Örneğin, Almanya’da Naziler döneminde B grubu Slav ve Yahudi ırkları için bir işaret sayıldı. B kan grubuna sahip olanlar küçümsendi. A grubu ise asil Alman kanıydı. Hatta Naziler daha da ileri gittiler ve A kan grubu ile zekayı ilişkilendirdiler.
Bu dönemde Alman ordusu sadece “sertifikalı Aryan” vericilerden kan bağışı kabul etti. Hatta bu durum öylesine abartıldı ki, 1939 yılında Nazi partisi Irk Departmanında görevli Prof. Dr. Loessler, Musevilerden kan naklinin Aryanizm’i yok etmeyeceğini belirten bir açıklama yapmak zorunda kaldı. Nitekim savaş hazırlıkları sırasında bu tür fantezilere gerek yoktu.

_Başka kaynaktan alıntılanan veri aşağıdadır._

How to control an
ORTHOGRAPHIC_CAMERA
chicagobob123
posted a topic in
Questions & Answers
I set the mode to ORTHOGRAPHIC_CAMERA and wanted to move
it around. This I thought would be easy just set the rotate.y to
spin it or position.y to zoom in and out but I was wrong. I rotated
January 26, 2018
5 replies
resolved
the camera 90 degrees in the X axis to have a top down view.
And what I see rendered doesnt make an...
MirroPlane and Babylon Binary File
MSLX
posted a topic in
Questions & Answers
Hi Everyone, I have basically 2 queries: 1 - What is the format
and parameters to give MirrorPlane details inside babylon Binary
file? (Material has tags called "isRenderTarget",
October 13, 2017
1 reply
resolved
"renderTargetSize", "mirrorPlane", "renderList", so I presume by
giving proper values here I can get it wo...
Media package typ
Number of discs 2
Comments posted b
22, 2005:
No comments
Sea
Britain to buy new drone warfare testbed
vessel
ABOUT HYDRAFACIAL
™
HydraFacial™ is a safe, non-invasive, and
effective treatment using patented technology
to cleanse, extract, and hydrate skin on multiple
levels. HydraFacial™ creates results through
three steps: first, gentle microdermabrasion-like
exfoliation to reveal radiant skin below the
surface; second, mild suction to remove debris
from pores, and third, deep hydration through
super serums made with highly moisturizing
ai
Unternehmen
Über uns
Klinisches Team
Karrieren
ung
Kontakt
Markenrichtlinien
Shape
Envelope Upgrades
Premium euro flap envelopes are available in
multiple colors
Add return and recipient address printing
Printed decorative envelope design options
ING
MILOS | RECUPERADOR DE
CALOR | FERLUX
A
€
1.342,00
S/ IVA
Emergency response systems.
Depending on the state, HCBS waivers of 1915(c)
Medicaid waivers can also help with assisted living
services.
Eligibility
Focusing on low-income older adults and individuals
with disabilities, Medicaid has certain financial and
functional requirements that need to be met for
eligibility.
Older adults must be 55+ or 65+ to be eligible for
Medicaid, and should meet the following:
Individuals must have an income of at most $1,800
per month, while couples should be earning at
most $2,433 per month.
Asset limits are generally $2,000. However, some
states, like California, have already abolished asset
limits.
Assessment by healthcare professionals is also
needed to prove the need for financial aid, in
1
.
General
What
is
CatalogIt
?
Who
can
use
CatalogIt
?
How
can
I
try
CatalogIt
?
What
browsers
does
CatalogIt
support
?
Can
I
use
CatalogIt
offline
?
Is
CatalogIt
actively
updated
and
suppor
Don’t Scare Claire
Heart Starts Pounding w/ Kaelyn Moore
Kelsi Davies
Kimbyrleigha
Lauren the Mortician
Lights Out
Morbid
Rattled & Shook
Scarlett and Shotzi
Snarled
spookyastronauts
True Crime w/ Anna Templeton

Nazilerin kanın temizlenmesi (pürifikasyonu) konusunda çalışmalar yaptıkları ve saf Aryan kanı denilen bir kan oluşturmak için uğraştığı bilinir.
Bu tür uygulamalar sadece Nazi Almanya’sı ile sınırlı kalmadı.

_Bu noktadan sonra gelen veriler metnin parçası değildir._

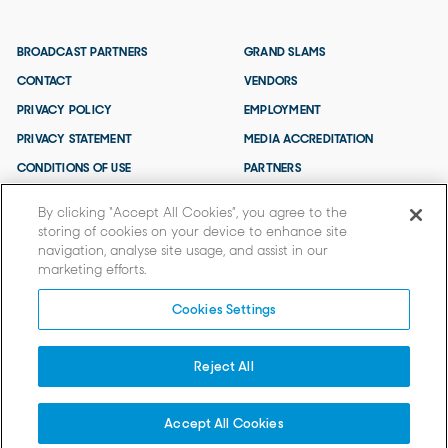
BROADCAST PARTNERS
GRAND SLAMS
CONTACT
VENDORS
PRIVACY POLICY
EMPLOYMENT
PRIVACY STATEMENT
MEDIA ACCREDITATION
CONDITIONS OF USE
PARTNERS
TERMS AND CONDITIONS
By clicking “Accept All Cookies”, you agree to the
storing of cookies on your device to enhance site
navigation, analyse site usage, and assist in our
marketing efforts.
Cookies Settings
Reject All
© 2026 TENNIS AUSTRALIA.
Tennis Australia acknowledges that the AO is held on Wurundjeri Woi
Wurrung Country and we extend our respects to Elders past and present
Accept All Cookies
and to all First Nations People.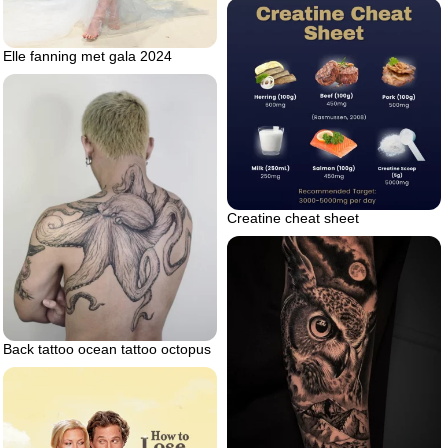
Elle fanning met gala 2024
Creatine cheat sheet
Back tattoo ocean tattoo octopus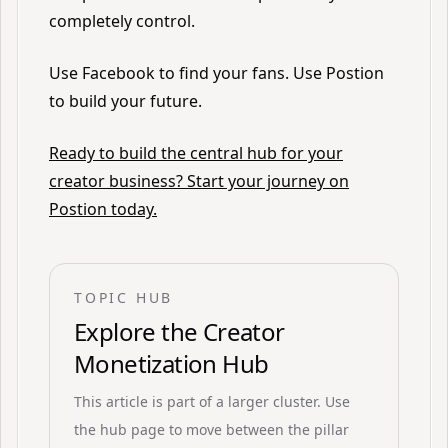
completely control.
Use Facebook to find your fans. Use Postion
to build your future.
Ready to build the central hub for your
creator business? Start your journey on
Postion today.
TOPIC HUB
Explore the
Creator
Monetization Hub
This article is part of a larger cluster. Use
the hub page to move between the pillar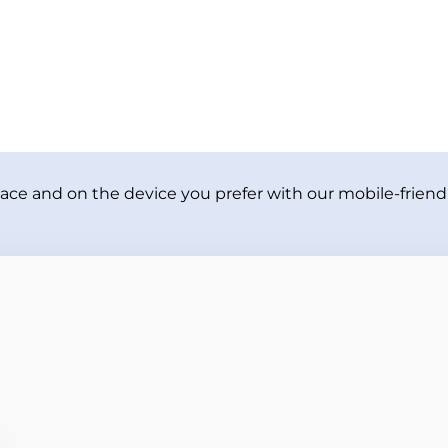
ace and on the device you prefer with our mobile-friendl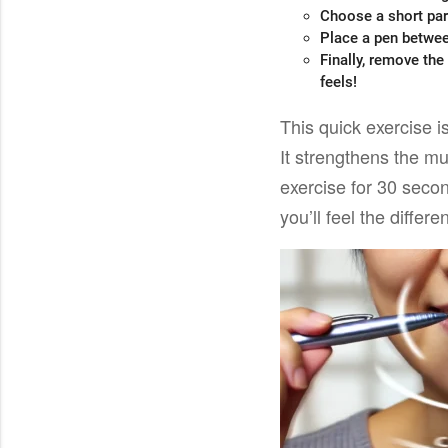
Choose a short par
Place a pen betwee
Finally, remove the
feels!
This quick exercise i
It strengthens the m
exercise for 30 seco
you’ll feel the differ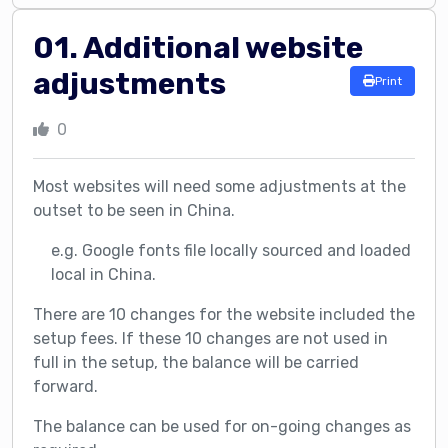
01. Additional website
adjustments
Print
0
Most websites will need some adjustments at the
outset to be seen in China.
e.g. Google fonts file locally sourced and loaded
local in China.
There are 10 changes for the website included the
setup fees. If these 10 changes are not used in
full in the setup, the balance will be carried
forward.
The balance can be used for on-going changes as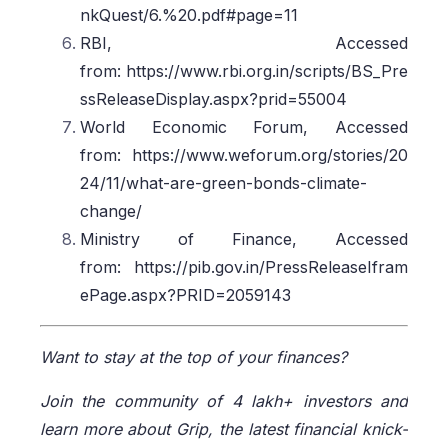
nkQuest/6.%20.pdf#page=11
RBI, Accessed
from: https://www.rbi.org.in/scripts/BS_Pre
ssReleaseDisplay.aspx?prid=55004
World Economic Forum, Accessed
from: https://www.weforum.org/stories/20
24/11/what-are-green-bonds-climate-
change/
Ministry of Finance, Accessed
from: https://pib.gov.in/PressReleaseIfram
ePage.aspx?PRID=2059143
Want to stay at the top of your finances?
Join the community of 4 lakh+ investors and
learn more about Grip, the latest financial knick-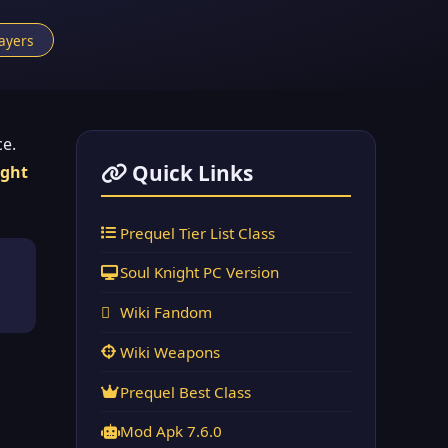
layers
ce.
Quick Links
ight
Prequel Tier List Class
Soul Knight PC Version
Wiki Fandom
Wiki Weapons
Prequel Best Class
Mod Apk 7.6.0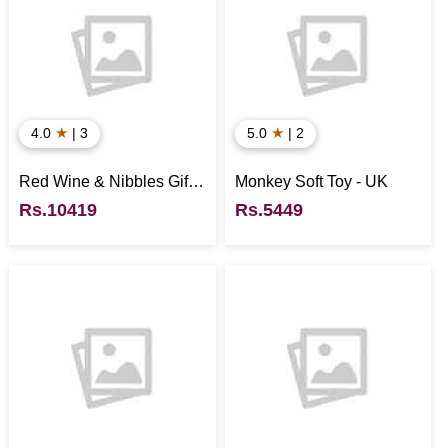
★
★
4.0
| 3
5.0
| 2
Red Wine & Nibbles Gift
Monkey Soft Toy - UK
Box - UK
Rs.10419
Rs.5449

O dönemlerde, Kızıl Haç bile kanları ırklara göre ayırmakta, ayrı renkten kişiler arasında kan nakli uygulamamaktaydı.
Bu acayip uygulama ABD’nin bazı eyaletlerinde 1960’lı yıllara gelindiğinde bile hala devam etmekteydi. Hatta 1950’li yılların sonunda Louisiana eyaletinde onay almadan beyaz bir hastaya siyah ırktan kan nakli uygulamasının suç olduğu ile ilgili bir yasa bile kabul edildi.
Günümüz uygar dünyasında kan sadece bir biyolojik doku olarak kabul edilir. Ona fazladan anlamlar yüklemek ancak önyargılı cahillerin işi sayılmalıdır.